What could cause such a high concentration of Mason grads in one place? Basically, they are hometown boys at heart. Everyone on the coaching staff is a product of the Fairfax County Public Schools where they now all teach. Even those who strayed from Northern Virginia (Thompson attended Clarion University in Pennsylvania for a time, and Wells’s bachelor’s degree is from William and Mary) all found their way back to the region—and football.

The 2003 season was Thompson’s 12th year of coaching, but his first year as Oakton’s head coach. Prior to Thompson’s tenure, Pete Bendorf, B.S.Ed. ’85, M.Ed. ’01, was the school’s head coach for 12 years. Bendorf is now the athletic director at James Madison High School in Falls Church, Virginia, but he left Oakton on a high note. In 2002, the Cougars won the regional championship.
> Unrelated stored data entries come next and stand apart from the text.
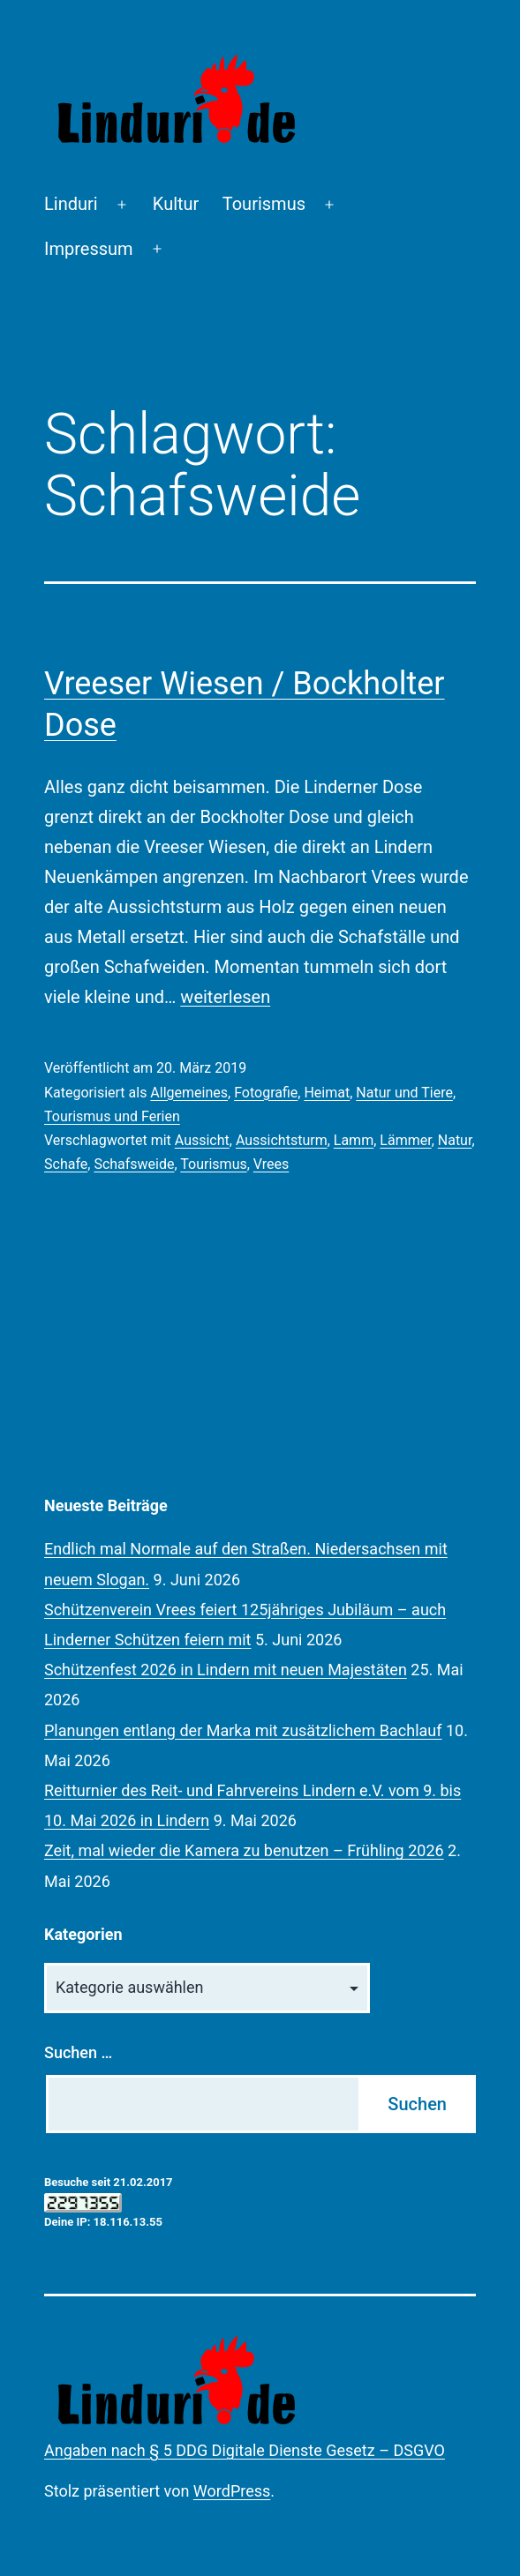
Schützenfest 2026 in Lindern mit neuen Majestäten (225, 1669)
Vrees (271, 1164)
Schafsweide (134, 1164)
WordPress (231, 2491)
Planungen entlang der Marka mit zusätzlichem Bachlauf (243, 1730)
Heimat (327, 1092)
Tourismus (263, 203)
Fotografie (266, 1092)
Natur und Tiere (404, 1092)
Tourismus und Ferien (112, 1116)
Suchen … (78, 2052)
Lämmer (405, 1140)
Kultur (176, 203)
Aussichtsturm (282, 1140)
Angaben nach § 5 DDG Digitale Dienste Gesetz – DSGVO (244, 2450)
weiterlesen (225, 996)
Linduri (71, 203)
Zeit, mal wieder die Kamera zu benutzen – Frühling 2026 (244, 1850)
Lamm (353, 1140)
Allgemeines (189, 1092)
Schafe (65, 1164)
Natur (455, 1140)
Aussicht (202, 1140)
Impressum (88, 248)
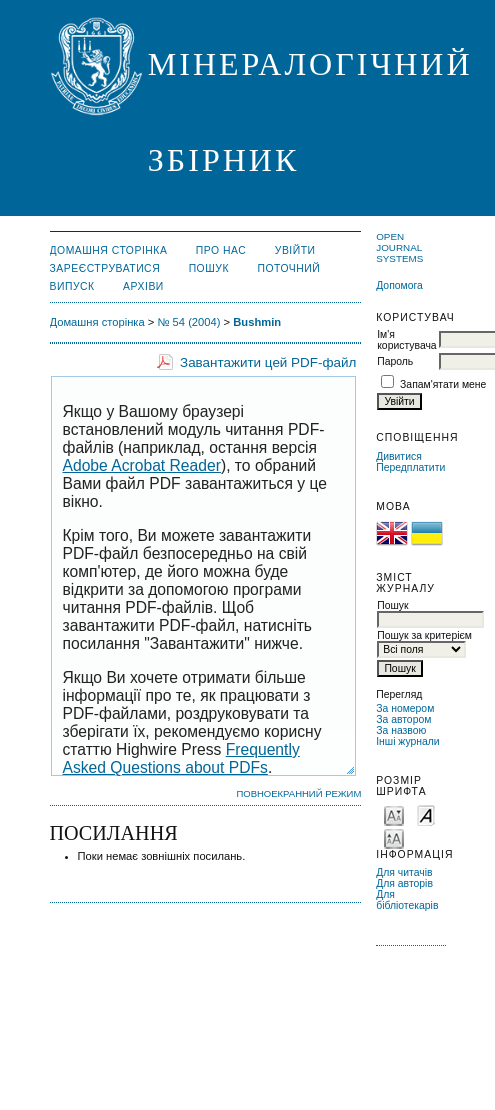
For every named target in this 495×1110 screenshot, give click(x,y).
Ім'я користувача (406, 340)
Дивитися (399, 456)
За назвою (401, 730)
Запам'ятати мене (443, 384)
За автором (403, 719)
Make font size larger (394, 837)
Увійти (295, 250)
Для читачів (404, 872)
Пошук (209, 268)
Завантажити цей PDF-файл (268, 362)
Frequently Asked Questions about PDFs (181, 758)
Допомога (399, 285)
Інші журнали (407, 741)
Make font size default (426, 814)
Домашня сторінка (109, 250)
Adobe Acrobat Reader (142, 465)
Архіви (143, 286)
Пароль (395, 361)
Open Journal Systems (399, 247)
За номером (405, 708)
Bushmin (257, 322)
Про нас (221, 250)
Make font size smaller (394, 814)
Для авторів (404, 883)
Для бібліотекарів (407, 900)
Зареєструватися (105, 268)
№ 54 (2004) (188, 322)
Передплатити (410, 467)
For Thompson, coaching and sports are a way of life. His father, now the men’s basketball coach at Hayfield Secondary School, has coached in Fairfax County for more than 30 years. Thompson even played for his father while attending Lee High School in Springfield. Thompson, who also teaches special education at Oakton, began his coaching career while still a student at Mason.

“I have the opportunity—on a day-to-day basis—to be part of the development of teenagers,” he says of coaching and teaching. The best part about coaching is that “they want to be there and you want to be there. These are motivated kids when they get out on the field. They just want to get better at what they are doing—which makes for a great working relationship.”

But Thompson and his fellow coaches have made it clear that prowess on the playing field is not enough, students are also expected to excel academically. And the coaches strive to help the kids stay sharp. Thompson and Wells are known among the players for their use of SAT vocabulary words.

“There is a marriage between academics and athletics. You can’t be successful in one without the other,” he says. “To me, it is the same thing. You are trying to master a skill—whether it is solving a math problem or throwing a football through a tire. I’m competitive enough that I’m not leaving until I figure out how to do it right.”

“[Football] is not about physical brute force,” he continues. “It is about strategy, how quickly can you outthink the other player and problem solve. And finding a way to teach that to a bunch of kids—that’s the challenge.”